Haugh unit: There were no significant differences in the Haugh unit values among all the dietary treatment groups for the entire experimental period (Table 2). These results are in agreement with the findings reported by Yalcin et al. (2009) and Yagoub et al. (2010) who found that Haugh unit was not significantly affected by adding 1.0% BCS into layer diet. In similar, Aydin et al., 2006 noted that adding 1.0 and 2.0% of BCS into layer diet had no significant effect on the Haugh unit. In contrast, adding dietary BCS into layer diet at the level of 1.5% increased the Haugh unit (Akhtar et al., 2003). Also, Khan et al. (2013) noted that Haugh units of eggs from hens that were fed diets containing 4.0% BCS were significantly higher than those fed control diet. However, El-Sheikh et al. (1998) reported that the adding BCS into layer diet reduced the Haugh unit.
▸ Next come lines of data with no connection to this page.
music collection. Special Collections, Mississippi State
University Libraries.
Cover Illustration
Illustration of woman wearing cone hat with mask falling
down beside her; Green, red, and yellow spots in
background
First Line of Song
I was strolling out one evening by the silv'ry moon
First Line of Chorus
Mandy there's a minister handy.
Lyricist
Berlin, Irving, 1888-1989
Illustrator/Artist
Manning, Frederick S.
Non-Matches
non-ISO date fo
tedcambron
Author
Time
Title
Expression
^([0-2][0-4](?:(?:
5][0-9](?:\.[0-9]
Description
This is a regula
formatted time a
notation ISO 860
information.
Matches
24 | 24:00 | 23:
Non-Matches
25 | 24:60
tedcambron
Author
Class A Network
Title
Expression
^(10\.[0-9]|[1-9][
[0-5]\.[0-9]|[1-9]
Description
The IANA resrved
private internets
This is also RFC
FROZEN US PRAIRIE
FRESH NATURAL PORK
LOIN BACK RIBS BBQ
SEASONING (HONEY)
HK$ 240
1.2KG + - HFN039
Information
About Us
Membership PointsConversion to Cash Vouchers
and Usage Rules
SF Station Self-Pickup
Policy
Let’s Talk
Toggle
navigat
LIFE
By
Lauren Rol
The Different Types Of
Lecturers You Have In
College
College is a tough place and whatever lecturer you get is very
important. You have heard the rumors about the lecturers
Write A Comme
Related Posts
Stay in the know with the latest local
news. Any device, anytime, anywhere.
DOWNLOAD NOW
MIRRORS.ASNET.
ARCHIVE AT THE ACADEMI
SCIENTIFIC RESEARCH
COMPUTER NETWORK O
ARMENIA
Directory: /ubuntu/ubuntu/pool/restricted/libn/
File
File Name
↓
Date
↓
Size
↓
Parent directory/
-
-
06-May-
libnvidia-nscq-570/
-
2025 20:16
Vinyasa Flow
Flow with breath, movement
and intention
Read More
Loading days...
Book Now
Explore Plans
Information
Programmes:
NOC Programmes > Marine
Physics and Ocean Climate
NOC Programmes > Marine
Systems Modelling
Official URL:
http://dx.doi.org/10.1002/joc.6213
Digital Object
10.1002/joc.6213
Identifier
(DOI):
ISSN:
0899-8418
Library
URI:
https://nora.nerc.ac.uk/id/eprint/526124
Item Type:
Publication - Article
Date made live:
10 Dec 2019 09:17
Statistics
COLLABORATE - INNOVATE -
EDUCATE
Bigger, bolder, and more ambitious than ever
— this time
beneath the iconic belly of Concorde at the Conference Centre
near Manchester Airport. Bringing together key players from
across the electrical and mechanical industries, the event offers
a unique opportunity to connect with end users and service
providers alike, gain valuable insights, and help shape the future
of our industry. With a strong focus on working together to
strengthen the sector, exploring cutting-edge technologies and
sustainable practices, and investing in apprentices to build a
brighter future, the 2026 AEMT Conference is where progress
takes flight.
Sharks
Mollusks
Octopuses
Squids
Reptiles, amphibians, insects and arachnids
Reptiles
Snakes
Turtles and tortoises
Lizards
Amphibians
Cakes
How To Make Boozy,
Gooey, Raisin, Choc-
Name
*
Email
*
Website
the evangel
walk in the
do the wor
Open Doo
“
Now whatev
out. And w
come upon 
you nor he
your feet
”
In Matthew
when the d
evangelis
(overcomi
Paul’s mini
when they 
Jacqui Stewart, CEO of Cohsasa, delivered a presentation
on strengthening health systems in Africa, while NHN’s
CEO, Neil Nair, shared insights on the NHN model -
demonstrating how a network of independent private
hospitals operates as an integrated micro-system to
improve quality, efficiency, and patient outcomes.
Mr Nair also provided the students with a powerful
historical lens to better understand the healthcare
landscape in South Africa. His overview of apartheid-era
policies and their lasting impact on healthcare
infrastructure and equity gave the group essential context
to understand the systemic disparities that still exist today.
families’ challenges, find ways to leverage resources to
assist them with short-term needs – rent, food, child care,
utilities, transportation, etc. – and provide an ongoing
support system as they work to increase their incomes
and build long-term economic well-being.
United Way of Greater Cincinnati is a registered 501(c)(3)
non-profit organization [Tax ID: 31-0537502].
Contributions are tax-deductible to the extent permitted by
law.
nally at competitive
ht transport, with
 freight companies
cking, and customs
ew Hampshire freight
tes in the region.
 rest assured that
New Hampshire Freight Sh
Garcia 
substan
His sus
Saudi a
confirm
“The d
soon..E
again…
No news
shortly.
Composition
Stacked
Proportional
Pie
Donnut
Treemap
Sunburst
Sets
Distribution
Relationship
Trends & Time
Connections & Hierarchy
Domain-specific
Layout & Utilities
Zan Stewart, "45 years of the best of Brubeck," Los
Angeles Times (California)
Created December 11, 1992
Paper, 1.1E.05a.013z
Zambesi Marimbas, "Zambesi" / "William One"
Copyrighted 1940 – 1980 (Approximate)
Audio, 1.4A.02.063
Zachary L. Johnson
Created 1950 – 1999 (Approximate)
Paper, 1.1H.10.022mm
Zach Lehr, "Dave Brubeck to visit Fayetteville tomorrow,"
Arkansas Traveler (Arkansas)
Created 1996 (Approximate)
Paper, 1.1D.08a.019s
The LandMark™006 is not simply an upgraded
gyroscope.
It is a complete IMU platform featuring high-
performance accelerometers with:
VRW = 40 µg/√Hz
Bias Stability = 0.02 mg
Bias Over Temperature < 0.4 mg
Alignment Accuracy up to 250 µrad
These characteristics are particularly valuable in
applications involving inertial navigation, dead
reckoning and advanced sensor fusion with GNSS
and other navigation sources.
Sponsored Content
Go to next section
Egg yolk color: Although hens fed 0.0% of BCS showed significantly the highest egg yolk color, there were no significant differences in egg yolk color between hens received either 2.0 or 4.0% of BCS (Table 2). These results were in disagreement with the findings reported by Yagoub et al. (2010) who noted that egg yolk color was not significantly affected by adding BCS into layer diet at the level of 1.0%.

The differences in the results obtained about the effects of adding BCS into diets on the productive performance of laying hens might be attributed to the differences in the nutritional value of the BCS used. Babayan et al. (1978) reported that BCS contains about 21.0% crude protein, 35.0% crude fat and 5.5% nitrogen free extract. Whereas, Abd El-Aal and Attia (1993) found that BCS contains about 21.0% crude protein, 38.7% crude fat, 13.9% crude fiber, 14.9% starch, 6.0% soluble sugars and 4.9% ash. In the other study, Takruri and Dameh (1999) noted that BCS contains about 92.30% dry matter, 30.20% crude protein, 13.0% fat, 9.0% crude fiber, 9.2% ash and 38.6% carbohydrates. Atta (2003) and Yalcin et al. (2009) also noted that BCS contains about 19.6% crude protein and 33.0% crude fat. Yagoub et al. (2010) noted that BCS contains about 95.0% dry matter, 9.4% crude protein, 44.6% crude fat, 18.9% crude fiber and 6.1% ash.

CONCLUSION

The results obtained from the present study can conclude that adding BCS into layer diets up to 4.0% can improve the productive performance of laying hens in respect to feed consumption, feed conversion ratio and egg weight. Further research may be required to identify the active principle chemical compounds in BCS and their effects on the productive performance of laying hens.